By Dennis Siluk Ed.D

We had stopped at a tour place, and Kikue gave them two tickets she had purchased a few weeks earlier, then we got onto a bus that morning and drove out towards Mt. Fuji [9000-feet]; later on that day, I would be above the clouds, almost on top of Mt. Fuji, but first we went to a lake and flower area, an outside conservatory of sorts, larger than a garden I should say, and many rows of flowers. Then it was afternoon and we went to eat by a lake, there was but forty of us on the bus, but again Kikue seemed to have gotten mad at me, I was upset also for the way her family and sister treated me, and how she had shunned me, and it was all getting bottle up for both of us. I grabbed a necklace I bought for her and threw it in the lake. Then feeling bad, I bought her a new one. Then when we went to eat, we seemed to be the lone ducks, and the servers had to find more food for us. Thereafter, we went up the mountain to a certain level of Mt. Fuji, and I climbed the rest of the way. It was quite inspiring.
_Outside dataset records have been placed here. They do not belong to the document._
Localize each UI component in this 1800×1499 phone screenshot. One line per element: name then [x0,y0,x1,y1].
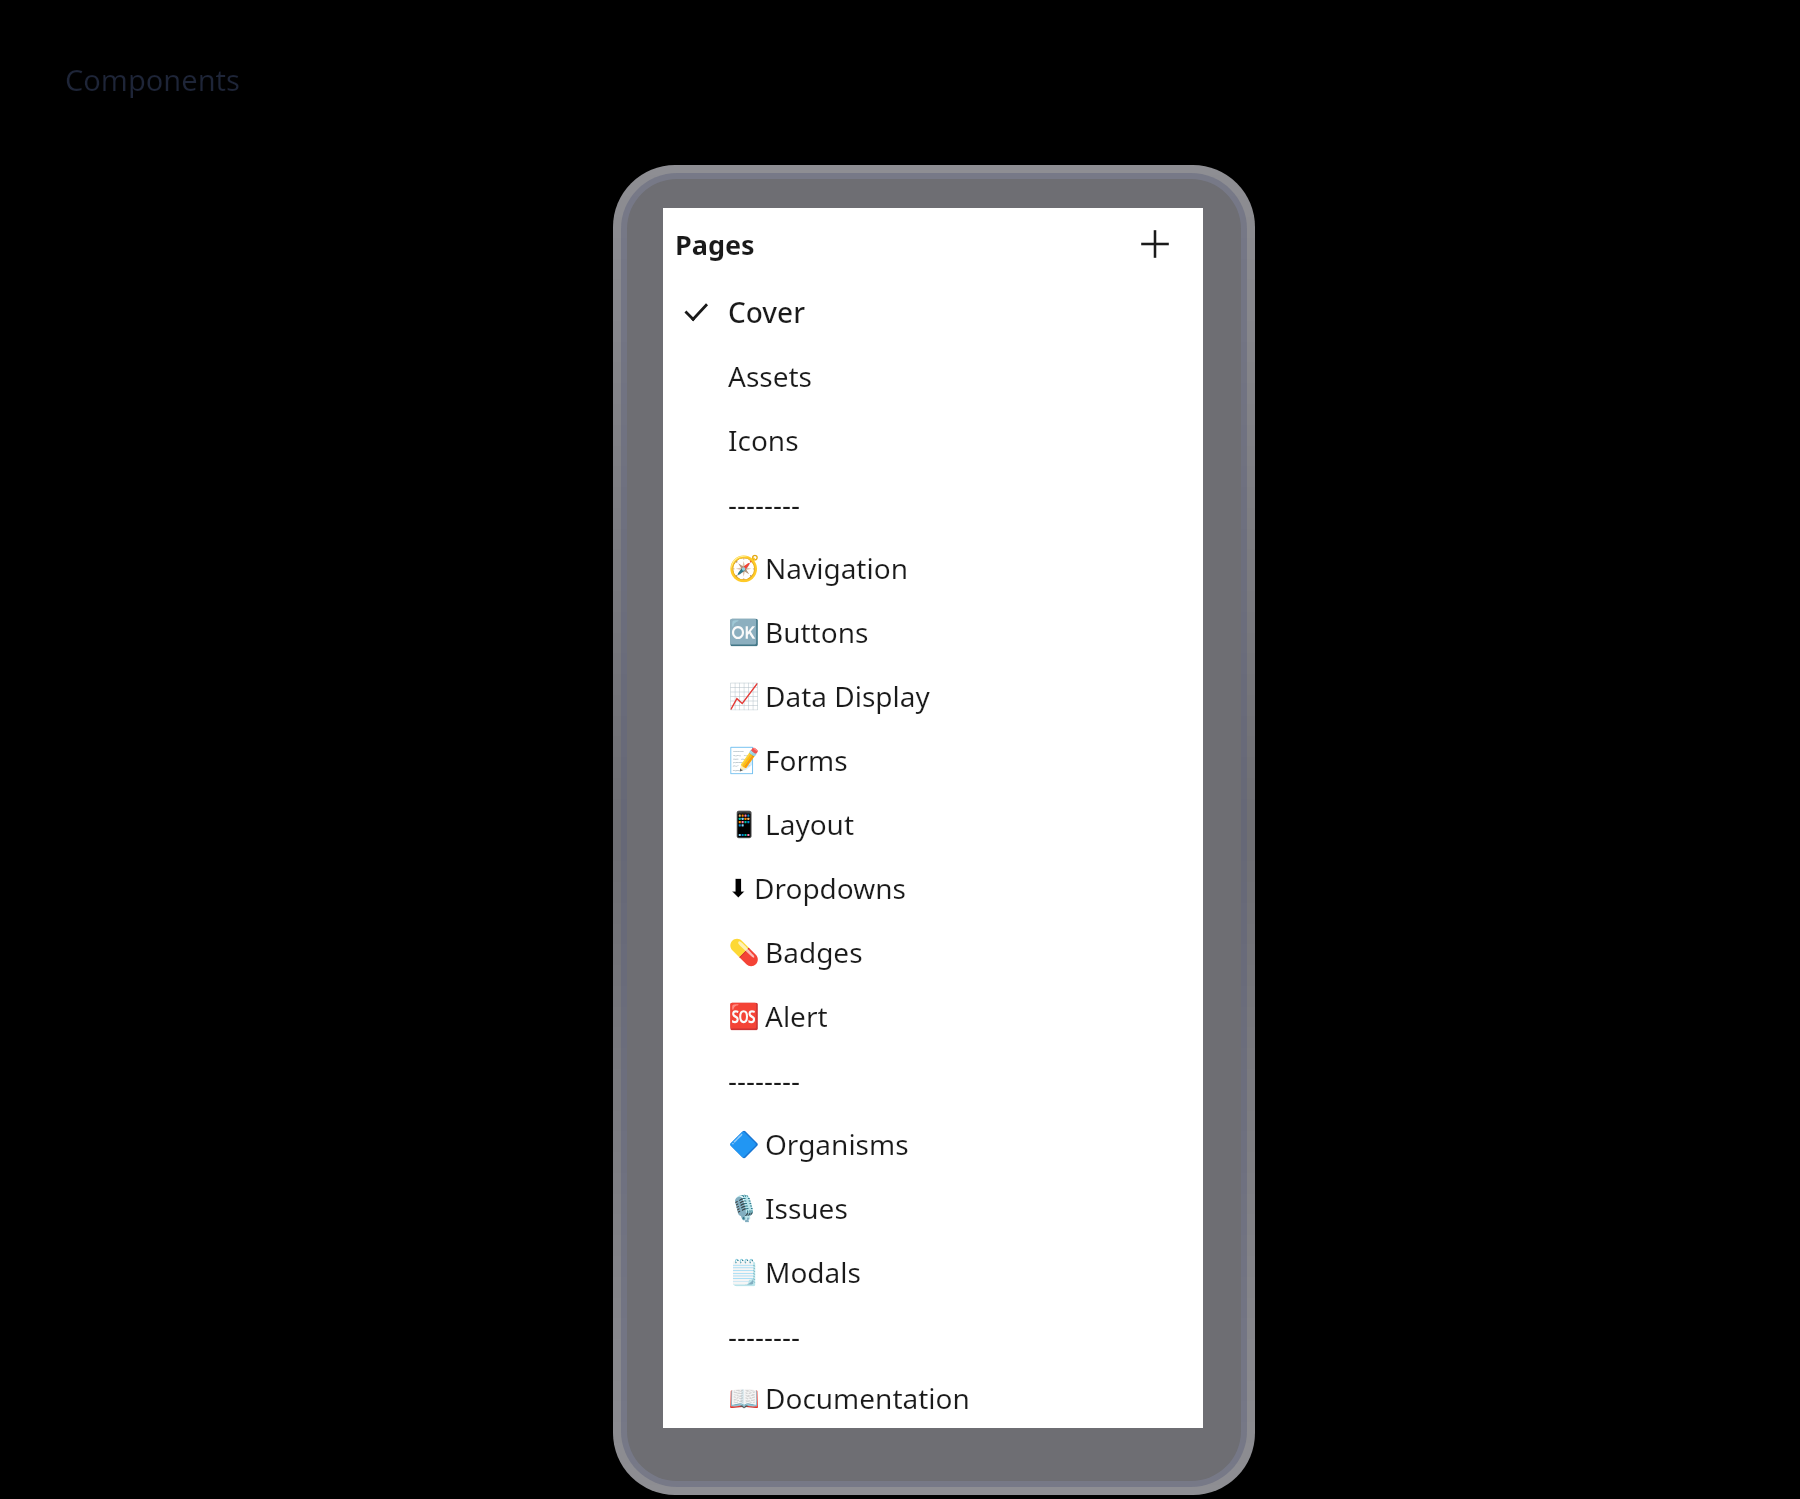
button[interactable]: 🆗 [663,600,1203,664]
staticText: 💊 [728,938,760,967]
button[interactable]: -------- [663,1048,1203,1112]
staticText: 🧭 [728,554,760,583]
button[interactable]: 🔷 [663,1112,1203,1176]
staticText: 📱 [728,810,760,839]
staticText: -------- [728,485,801,523]
button[interactable]: -------- [663,472,1203,536]
staticText: Navigation [765,549,908,587]
staticText: Layout [765,805,855,843]
button[interactable]: 📱 [663,792,1203,856]
button[interactable]: 📈 [663,664,1203,728]
staticText: 🆘 [728,1002,760,1031]
button[interactable]: Icons [663,408,1203,472]
button[interactable]: -------- [663,1304,1203,1368]
staticText: Dropdowns [754,869,906,907]
button[interactable]: 🆘 [663,984,1203,1048]
staticText: 📈 [728,682,760,711]
staticText: Organisms [765,1125,909,1163]
button[interactable]: 📖 [663,1368,1203,1428]
button[interactable]: Add page [1133,222,1177,266]
button[interactable]: ⬇️ [663,856,1203,920]
button[interactable]: 🗒️ [663,1240,1203,1304]
button[interactable]: Assets [663,344,1203,408]
staticText: Badges [765,933,863,971]
button[interactable]: 🎙️ [663,1176,1203,1240]
staticText: Assets [728,357,813,395]
button[interactable]: 🧭 [663,536,1203,600]
staticText: Components [65,60,240,99]
button[interactable]: 📝 [663,728,1203,792]
staticText: 🆗 [728,618,760,647]
button[interactable]: 💊 [663,920,1203,984]
staticText: ⬇️ [728,874,749,903]
staticText: 🎙️ [728,1194,760,1223]
button[interactable]: Cover [663,280,1203,344]
staticText: Icons [728,421,799,459]
staticText: Data Display [765,677,930,715]
staticText: Documentation [765,1379,970,1417]
staticText: -------- [728,1317,801,1355]
staticText: 📝 [728,746,760,775]
staticText: -------- [728,1061,801,1099]
staticText: 🗒️ [728,1258,760,1287]
staticText: 🔷 [728,1130,760,1159]
staticText: Pages [675,226,755,263]
staticText: Cover [728,293,806,331]
staticText: Modals [765,1253,861,1291]
staticText: 📖 [728,1384,760,1413]
staticText: Issues [765,1189,848,1227]
staticText: Alert [765,997,828,1035]
staticText: Forms [765,741,848,779]
staticText: Buttons [765,613,869,651]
On our way back to Tokyo, Mt. Fuji turned into a pale daunting shadow, from my train window, a most beautiful one.

Chapter Six: Night Five, Day Six

Kikue got angry that night as we sat crossed leg in our little apartment in Tokyo. She had forgotten all the fighting we had done, all the disrespect their family threw upon me; her disrespect with her sister by the subway and cafés, also she forgot the disruption I created by the lake: but it was all coming out now, sideways: her mood was aggressive. Out of me and out of her came unkind words. She was kind of threatening, in the sense I did not know my way around Tokyo, and I sensed she wanted to leave me stranded. I told myself I could find my way to the blasted airport if she left, so I told her if that was the way she felt, angry and didn’t want to cool down she could leave, I’d manage, and she slowed her anger to a more somber, or sad mood than a demanding and angry mood.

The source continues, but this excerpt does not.